Python Count comma delimited list based on if row in other column equals x-CodePudding

I have a data set of two columns where when columnA = 1 then in ColumnB I want to count the number of occurrences of x that is comma delimited

Sample data set that is within an excel file

columnA    columnB
1          x,a,b,c
2          d,e,g
3          a,r,x
4          y,x,o,a

What I've tried

if any ('1' in str(x) for x in excel_file['columnA']):
    count = excel_file['columnB'].astype(str).str.contains('x').value_counts()[True]
else:
    count = 0

This does get me the number of occurrences of x but it gets me all occurrences and not only when columnA is equal to 1 in the same row.

I know in excel it could be written as countifs=(columnA, "1", columnB, "*x*") but can't seem to find a similar way of doing this within python

Any help would be greatly appreciated!

CodePudding user response：

While waiting for more completed sample data and expected outcome, I'd provide my preliminary answer:

Assuming this is how your data look:

import pandas as pd
data = [[1, ['x', 'a', 'b', 'c']], [2, ['d', 'e', 'g']], [3, ['a', 'r', 'x']], [4, ['y', 'x', 'o', 'a']]]
excel_file = pd.DataFrame(data, columns=['columnA', 'columnB'])
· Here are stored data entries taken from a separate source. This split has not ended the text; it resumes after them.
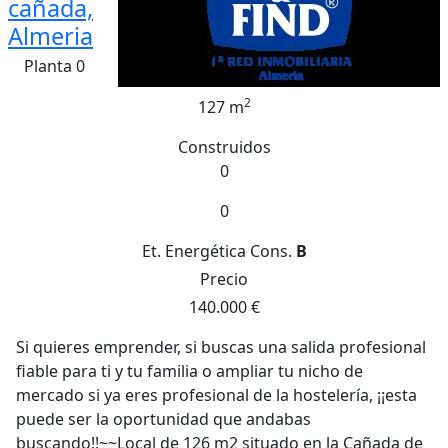
cañada,
Almeria
Planta 0
2
127 m
Construidos
0
0
Et. Energética
Cons.
B
Precio
140.000 €
Si quieres emprender, si buscas una salida profesional
fiable para ti y tu familia o ampliar tu nicho de
mercado si ya eres profesional de la hostelería, ¡¡esta
puede ser la oportunidad que andabas
buscando!!~~Local de 126 m2 situado en la Cañada de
Usually, I'd do your task with a for loop by row:

for idx, row in excel_file.iterrows():
    if row['columnA'] == 1:
        count = 0
        for item in row['columnB']:
            if item == 'x':
                count  = 1
        print('Row', idx, 'has', count, 'occurrence(s) of x')
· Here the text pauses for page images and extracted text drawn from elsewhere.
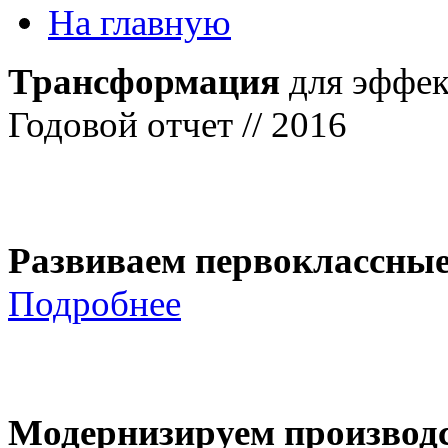
На главную
Трансформация
для эффек
Годовой отчет // 2016
Развиваем первоклассны
Подробнее
Модернизируем производ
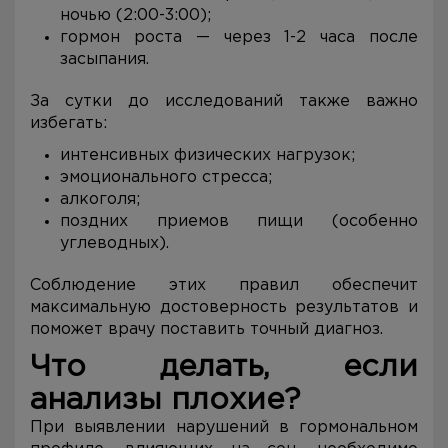
ночью (2:00-3:00);
гормон роста — через 1-2 часа после
засыпания.
За сутки до исследований также важно
избегать:
интенсивных физических нагрузок;
эмоционального стресса;
алкоголя;
поздних приемов пищи (особенно
углеводных).
Соблюдение этих правил обеспечит
максимальную достоверность результатов и
поможет врачу поставить точный диагноз.
Что делать, если
анализы плохие?
При выявлении нарушений в гормональном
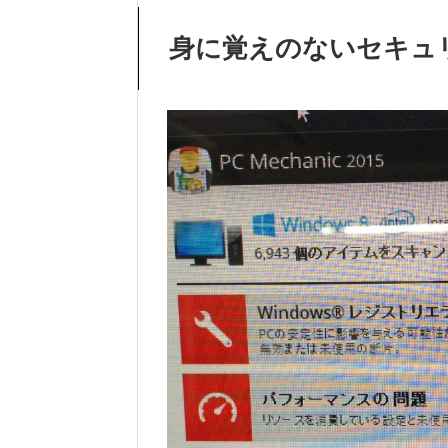
身に覚えのないセキュ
CodePudding user response：

Looks like this was actually able to be solved pretty easily using len.

filter = excel_file[excel_file['columnA'].astype(str).str.contains('1')
filter_2 = len([filter[filter['columnB'].astype(str).str.contains('x')])

I had tried something similar earlier but I think separating it out into multiple functions rather than one was able to solve this pretty easily.

Thanks Yee for trying to provide an answer!